Thursday, April 25, 2013

Is Microsoft Stealing Apple's Patents?

Over the years, we have watched Windows develop into what it is today.  Microsoft has added some really useful and nice features.  However, many of these features were already in the Macintosh OS X (or other operating systems) before they came out in Windows.  Of course, long-time readers of my blog know what I think of Windows.  Let's take a look:
  • Show a "dock" of applications in a bar on the bottom, with a mixture of shortcuts and running apps.  This first appeared in Windows with Vista, where you can "pin" apps to the task bar, circa 2007.  It was always a part of Mac OS X, first released around 2001.
  • Search feature on the Start menu first appeared also with Vista (2007), this allows you to type the name of the app to launch, and does a quick search on document file names as well.  Mac Spotlight first announced June 2004 and released in April 2005.  However, Spotlight is much more comprehensive than both the start menu, and the Windows search feature (really!?  12 steps to make it work kind of like the Mac!!??).  It is both rolled into one, and searches all forms of data on your system including e-mails, file contents, and more - in one, simple, global magnifying glass on your system bar.
  • Windows Store is now in Windows 8 (2012), where users can go to an app to buy more apps from both Microsoft and other developers.  Apple introduced the Mac App Store with OS X 10.6 Snow Leopard in January 2011 (almost 2 years earlier); Ubuntu Software Centre was introduced with Ubuntu back in 2008 or earlier.
  • Secure Installation - Secure software installation was introduced with Windows Vista (2007), where even though you were an administrator, you still had to accept software installation.  Problem is, the prompts are so frequent and annoying, and limited in scope only to software installations, that they are pretty much useless.  Mac has had secure system changes including installations since OS X introduction (2001), which more broadly cover securing the system from invalid changes, not just software installations.  With OS X 10.8 (Spring 2012), they now add the ability to restrict apps that are signed by Apple, for organizations who have obtained valid licenses to develop software, and passed the Apple App Store review for safety and security.
Just these few features show that Windows has been about last to adopt what the rest of the industry has already considered standard fare, while doing so in a haphazard and incomplete fashion.  But if you have followed Microsoft throughout its history, you would know it is not an innovator.  Products like SQL Server (its database engine) and Visual BASIC (and Visual Studio) were acquired through purchases of the innovating company who developed them, graphical features of Word, Excel, and others were ripped from competitors WordPerfect and Lotus 1-2-3 at a time when WordPerfect and Lotus were not very litigious (and indeed software patents were not as prevalent as today).

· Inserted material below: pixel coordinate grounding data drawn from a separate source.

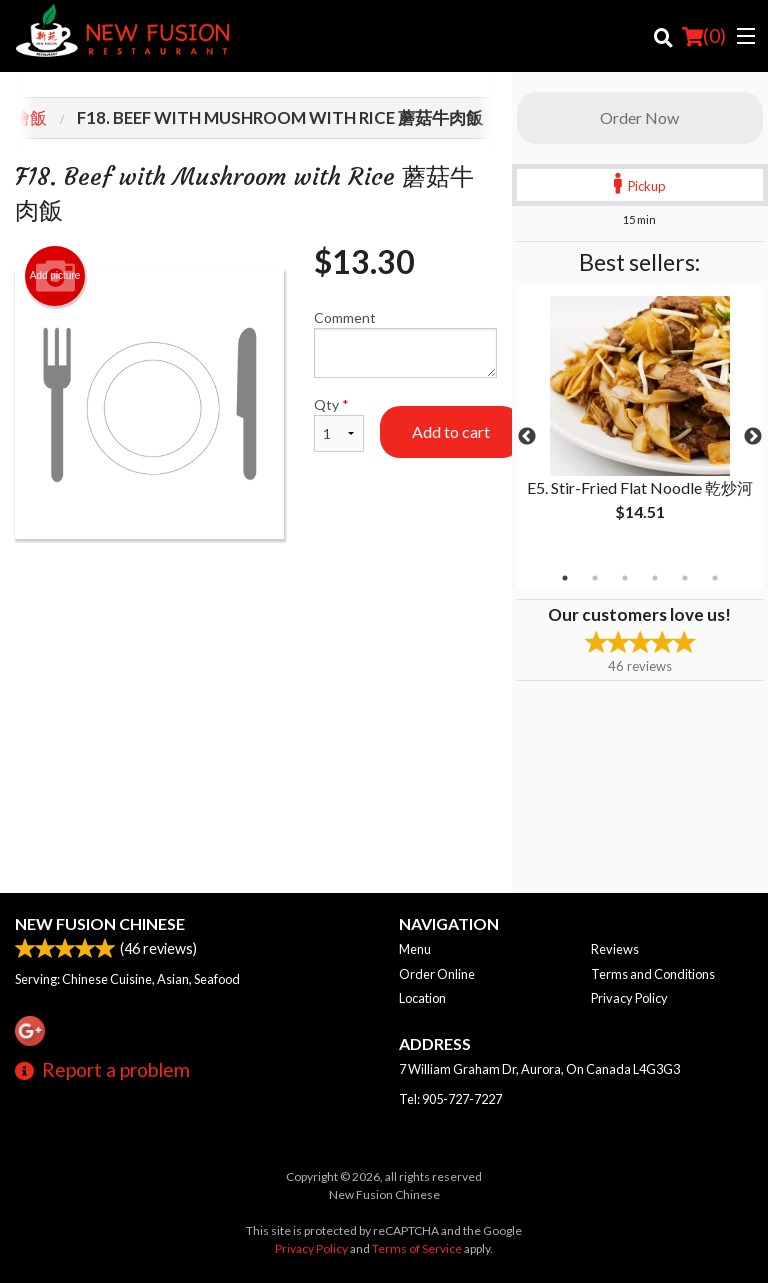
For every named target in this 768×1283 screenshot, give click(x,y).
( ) (704, 36)
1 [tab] (565, 578)
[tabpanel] (640, 425)
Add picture (55, 276)
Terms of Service (417, 1248)
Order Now (639, 117)
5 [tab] (685, 578)
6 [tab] (715, 578)
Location (422, 998)
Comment (405, 343)
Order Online (437, 974)
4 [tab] (655, 578)
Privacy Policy (629, 998)
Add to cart (451, 431)
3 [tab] (625, 578)
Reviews (615, 949)
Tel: (450, 1099)
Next (753, 437)
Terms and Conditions (653, 974)
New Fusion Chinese (100, 923)
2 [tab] (595, 578)
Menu (415, 949)
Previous (527, 437)
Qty (339, 424)
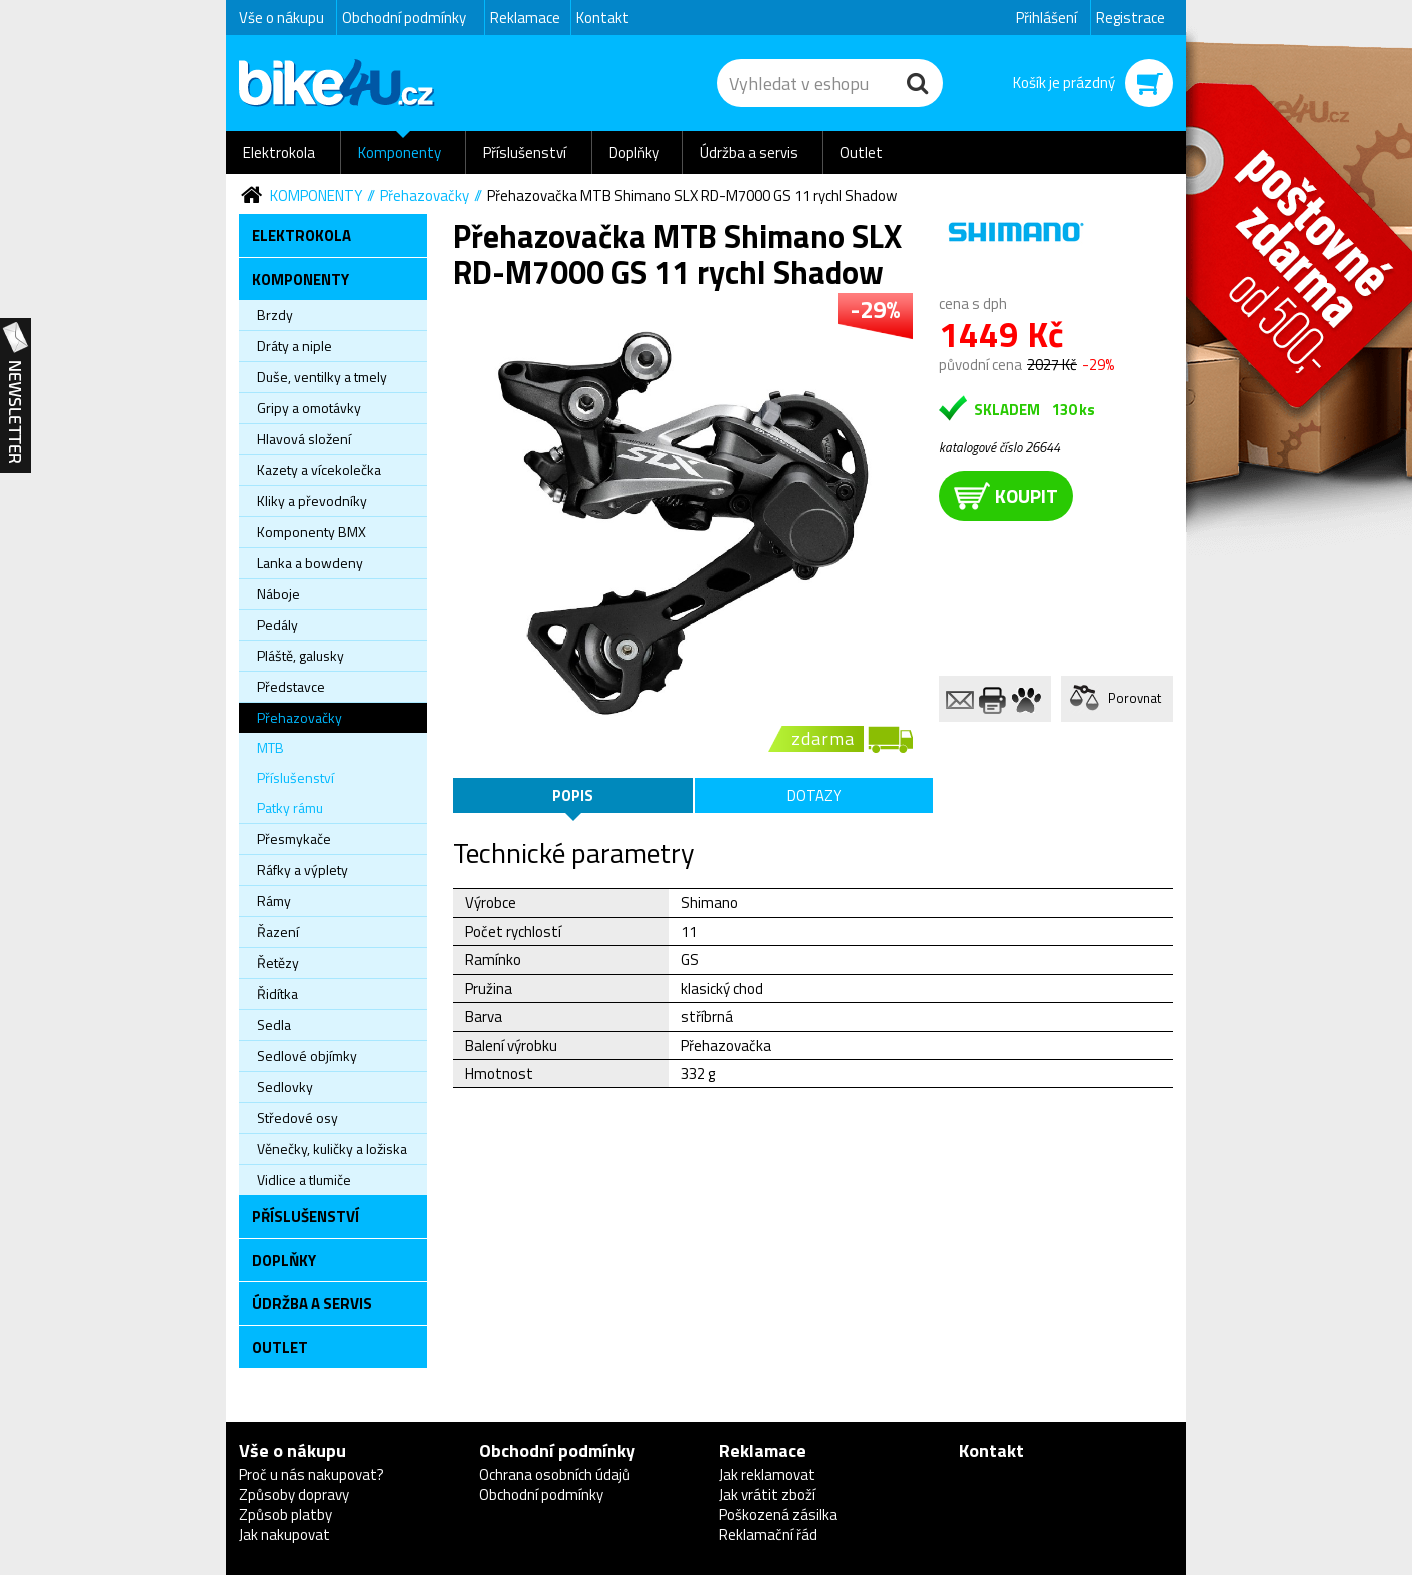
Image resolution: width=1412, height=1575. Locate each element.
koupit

Now, I would be the first to tell you that the US Patent and Trademark Office (USPTO) is completely overwhelmed and over its head when it comes to software technology.  They haven't the slightest clue of how to police the patents.  An NPR story that first aired in 2011, When Patents Attack, exposes in great depth the shortcomings of the USPTO, and particular "patent trolls" who make money off of hoarding patents and suing others.  Their research has shown that about 33% of USPTO software patents granted, actually conformed to the "uniqueness" requirement.  2/3 of the software patents issued were non unique, public knowledge, and thus not patentable.  But that is besides the point.

It seems that most people are fooled into thinking that Microsoft is a big innovator.  In fact, I might be wrong, but I can't think of a single innovation throughout their history - unless you count the innovation of digital and distribution rights, and the innovative ways in which they have sued their competition.  Or, the innovative way in which they avoided complying with the US Department of Justice suit in which they had to provide customers with an alternative to Internet Explorer.